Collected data
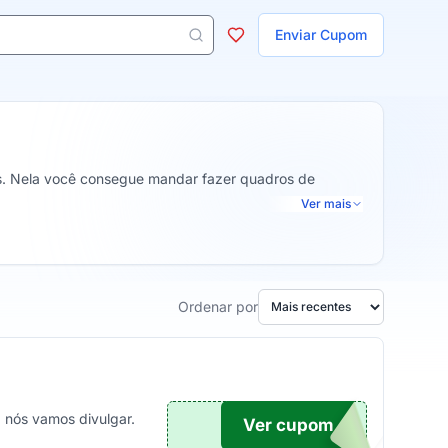
ojas
Enviar Cupom
 aparecem ao digitar 3 letras ou mais.
tes. Nela você consegue mandar fazer quadros de
Ver mais
Ordenar por
 nós vamos divulgar.
Ver cupom
TICO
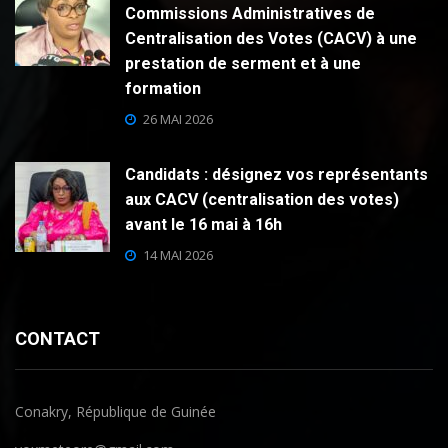
Commissions Administratives de
Centralisation des Votes (CACV) à une
prestation de serment et à une
formation
26 MAI 2026
Candidats : désignez vos représentants
aux CACV (centralisation des votes)
avant le 16 mai à 16h
14 MAI 2026
CONTACT
Conakry, République de Guinée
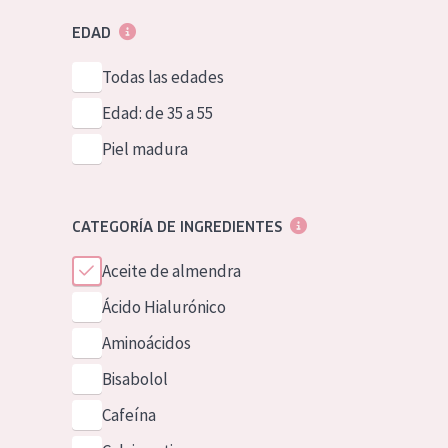
EDAD
Todas las edades
Edad: de 35 a 55
Piel madura
CATEGORÍA DE INGREDIENTES
Aceite de almendra
Ácido Hialurónico
Aminoácidos
Bisabolol
Cafeína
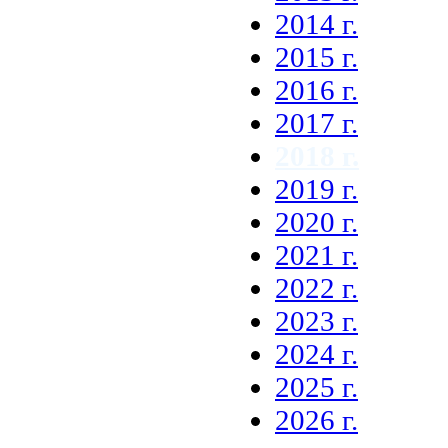
2014 г.
2015 г.
2016 г.
2017 г.
2018 г.
2019 г.
2020 г.
2021 г.
2022 г.
2023 г.
2024 г.
2025 г.
2026 г.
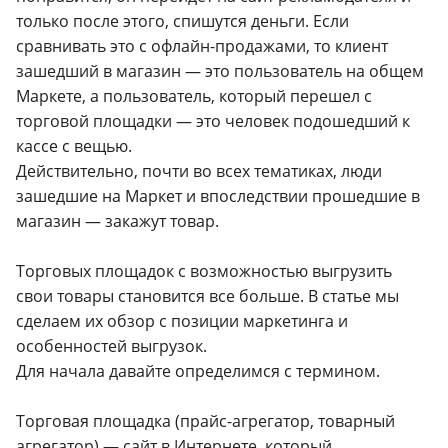
только после этого, спишутся деньги. Если
сравнивать это с офлайн-продажами, то клиент
зашедший в магазин — это пользователь на общем
Маркете, а пользователь, который перешел с
торговой площадки — это человек подошедший к
кассе с вещью.
Действительно, почти во всех тематиках, люди
зашедшие на Маркет и впоследствии прошедшие в
магазин — закажут товар.
Торговых площадок с возможностью выгрузить
свои товары становится все больше. В статье мы
сделаем их обзор с позиции маркетинга и
особенностей выгрузок.
Для начала давайте определимся с термином.
Торговая площадка (прайс-агрегатор, товарный
агрегатор) — сайт в Интернете, который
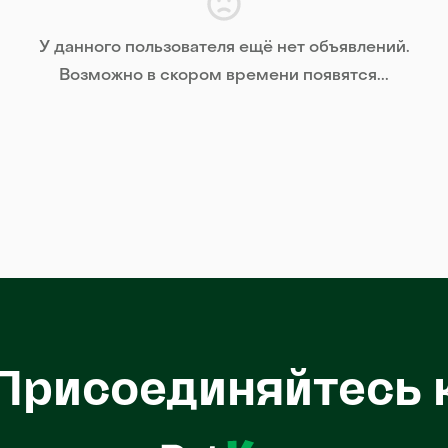
У данного пользователя ещё нет объявлений.
Возможно в скором времени появятся...
Присоединяйтесь 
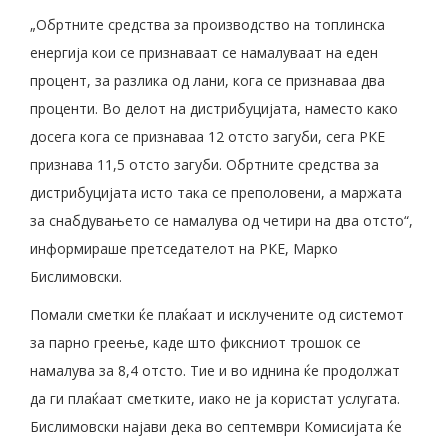
„Обртните средства за производство на топлинска
енергија кои се признаваат се намалуваат на еден
процент, за разлика од лани, кога се признаваа два
проценти. Во делот на дистрибуцијата, наместо како
досега кога се признаваа 12 отсто загуби, сега РКЕ
признава 11,5 отсто загуби. Обртните средства за
дистрибуцијата исто така се преполовени, а маржата
за снабдувањето се намалува од четири на два отсто“,
информираше претседателот на РКЕ, Марко
Бислимовски.
Помали сметки ќе плаќаат и исклучените од системот
за парно греење, каде што фиксниот трошок се
намалува за 8,4 отсто. Тие и во иднина ќе продолжат
да ги плаќаат сметките, иако не ја користат услугата.
Бислимовски најави дека во септември Комисијата ќе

■ Requirement: Scan the data for the word "агрегатор" and copy every line where it shows up.

■ Expected output:
Торговая площадка (прайс-агрегатор, товарный
агрегатор) — сайт в Интернете, который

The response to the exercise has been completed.